Heileman, national political correspondent and columnist for “New York” magazine, and Halperin, an editor and senior political analyst for “Time” magazine, relied on “deep background” interviews with junior and senior campaign staff and some of the candidates themselves to unleash the most dismaying bout of bloodletting and score-settling since the Rwanda genocide.
Sifting through this stack of soiled laundry and titillation, it was hard to escape the conclusion that if they would raise their sights from trivial politicians to really important Reality TV stars and sports celebrities, the authors might be able to land reporting gigs at “The National Enquirer” or even TMZ.com.
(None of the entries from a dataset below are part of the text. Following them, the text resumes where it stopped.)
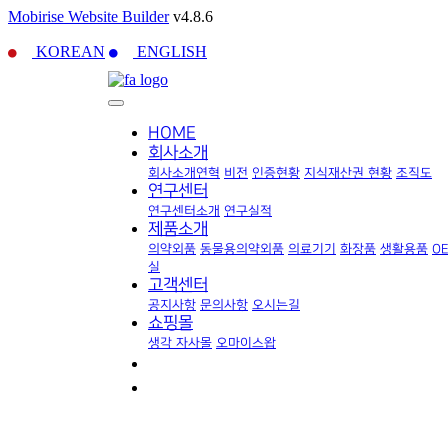
Mobirise Website Builder
v4.8.6
KOREAN
ENGLISH
HOME
회사소개
회사소개
연혁
비전
인증현황
지식재산권 현황
조직도
연구센터
연구센터소개
연구실적
제품소개
의약외품
동물용의약외품
의료기기
화장품
생활용품
O
실
고객센터
공지사항
문의사항
오시는길
쇼핑몰
생각 자사몰
오마이스왑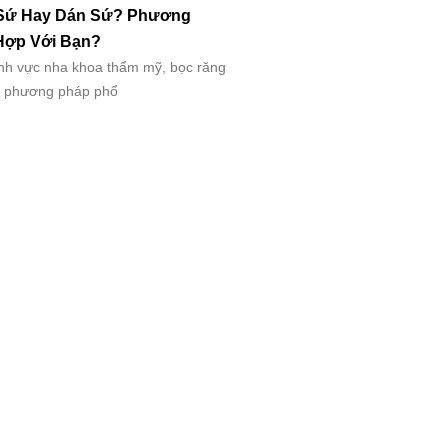
Sứ Hay Dán Sứ? Phương
Hợp Với Bạn?
ĩnh vực nha khoa thẩm mỹ, bọc răng
ai phương pháp phổ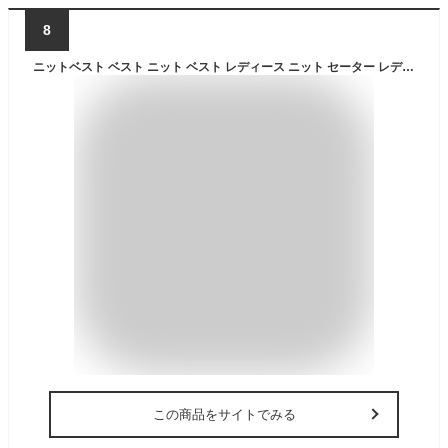
8
ニットベスト ベスト ニット ベスト レディース ニット セーター レディース ノースリーブ 重ね着 トップス プルオーバー ニットチョッキ Vネック 春 秋 冬 無地 セーター 大人 オフィス 新作 フリー きれいめ 上品 通勤 OL カジュアル レイヤード ホワイト 送料無料
この商品をサイトでみる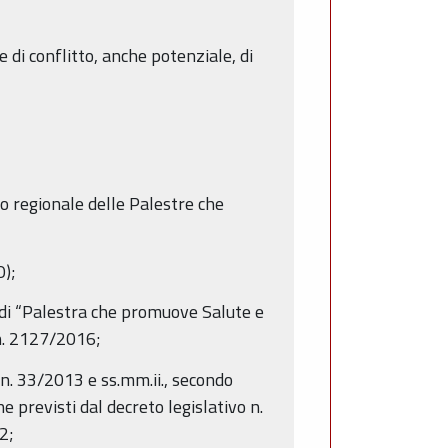
 di conflitto, anche potenziale, di
nco regionale delle Palestre che
O);
to di “Palestra che promuove Salute e
 n. 2127/2016;
. n. 33/2013 e ss.mm.ii., secondo
ne previsti dal decreto legislativo n.
2;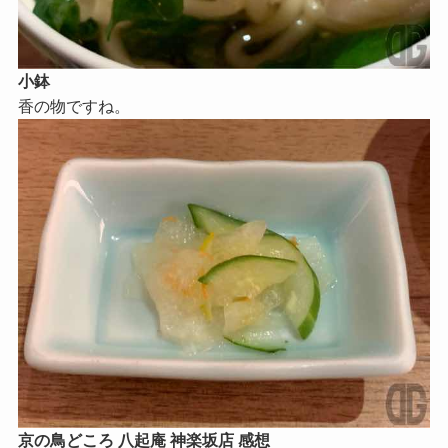
小鉢
香の物ですね。
京の鳥どころ 八起庵 神楽坂店 感想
While Reid’s plantation patter led the daily news feeds, it didn’t begin to convey the scope and significance of the book’s revelations. From Elizabeth Edwards ripping her blouse off in an airport departure lounge and screaming, “Look at me!” to Sarah Palin rocking back and forth in a catatonic state while surrounded by heaps of clothing and half-eaten pizzas, the authors seemed to have as their goal the utter denigration of every public figure, save one.
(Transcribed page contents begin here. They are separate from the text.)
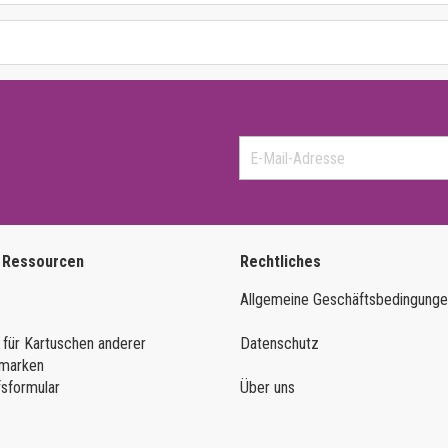
 Ressourcen
Rechtliches
Allgemeine Geschäftsbedingung
 für Kartuschen anderer
Datenschutz
marken
fsformular
Über uns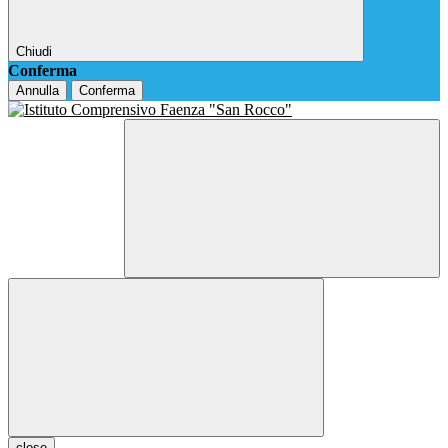
Chiudi
Conferma
Annulla
Conferma
close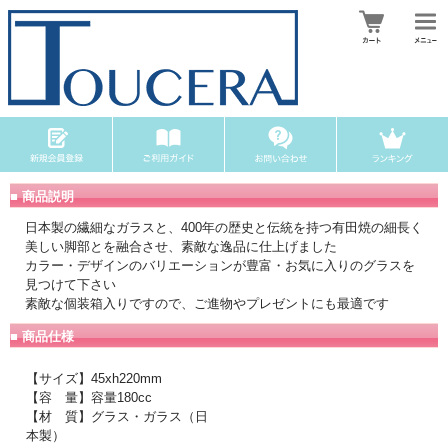
■ 商品説明
日本製の繊細なガラスと、400年の歴史と伝統を持つ有田焼の細長く
美しい脚部とを融合させ、素敵な逸品に仕上げました
カラー・デザインのバリエーションが豊富・お気に入りのグラスを
見つけて下さい
素敵な個装箱入りですので、ご進物やプレゼントにも最適です
■ 商品仕様
【サイズ】45xh220mm
【容 量】容量180cc
【材 質】グラス・ガラス（日
本製）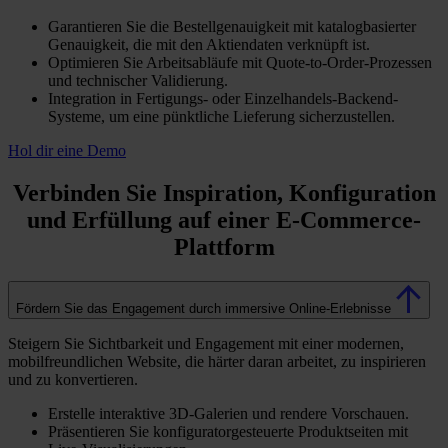
Garantieren Sie die Bestellgenauigkeit mit katalogbasierter
Genauigkeit, die mit den Aktiendaten verknüpft ist.
Optimieren Sie Arbeitsabläufe mit Quote-to-Order-Prozessen
und technischer Validierung.
Integration in Fertigungs- oder Einzelhandels-Backend-
Systeme, um eine pünktliche Lieferung sicherzustellen.
Hol dir eine Demo
Verbinden Sie Inspiration, Konfiguration
und Erfüllung auf einer E-Commerce-
Plattform
Fördern Sie das Engagement durch immersive Online-Erlebnisse
Steigern Sie Sichtbarkeit und Engagement mit einer modernen,
mobilfreundlichen Website, die härter daran arbeitet, zu inspirieren
und zu konvertieren.
Erstelle interaktive 3D-Galerien und rendere Vorschauen.
Präsentieren Sie konfiguratorgesteuerte Produktseiten mit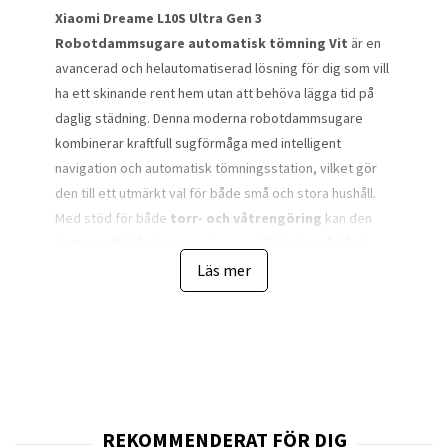
Xiaomi Dreame L10S Ultra Gen 3
Robotdammsugare automatisk tömning Vit
är en
avancerad och helautomatiserad lösning för dig som vill
ha ett skinande rent hem utan att behöva lägga tid på
daglig städning. Denna moderna robotdammsugare
kombinerar kraftfull sugförmåga med intelligent
navigation och automatisk tömningsstation, vilket gör
den till ett utmärkt val för både små och stora hushåll.
Med stöd för både
torr- och våtrengöring
kan den
hantera allt från damm och smuts till fläckar på hårda
golv, vilket gör den extremt mångsidig i vardagen.
Läs mer
Designen är stilren och diskret i en elegant vit finish som
smälter in i de flesta hem. Med sina kompakta mått på
endast 35 x 35 cm och en låg höjd på 9,7 cm kan den
enkelt navigera under möbler som soffor och sängar.
Den smarta konstruktionen gör att den inte bara når
svåråtkomliga ytor utan också arbetar effektivt längs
Although Barack Obama came through nearly unscathed, in the interest of balance the authors were obligated to note that even he was flawed. For example, at times he had a tendency to defer to his advisors, even when he knew a better way to do things. Plus, he smokes.
If occasionally Obama unleashed a curse word or two, that’s okay. That’s how political leaders convey their gritty connection with the world. In fact, with the exception of Palin, it seems no national figure is capable of expressing the simplest emotion without larding it with a slew of F-bombs. Nobody could top John McCain, though. He once proved himself to be a potty-mouth Titan by unleashing a string of ten consecutive epithets, reducing his wife, Cindy, to tears. The authors did a nice job of using capital letters and punctuation to capture the eloquent modulation of McCain’s curses.
Somewhere deep inside this supermarket checkout counter work lies the kernel of relevance. The 2008 Presidential election did represent a game change. It was the first time the national media, on a wholesale basis, abdicated their responsibility to inform the public of public truths. Though rarely impartial, they had never before so blatantly chosen sides, going so far as to suppress information which reflected badly on their chosen candidate.
While not completely ignoring it, allowing Hillary Clinton and McCain to complain about the unlevel playing field, the authors, as two of the leading figures in the relevant media, declined to discuss this most significant element of change.
The book is highly readable, especially for those who like their revenge served hot and slimy, but it is a far cry from what has passed for political analysis in the past. Its only true historical value may lie in its depiction of a nation which has forgotten how to govern itself.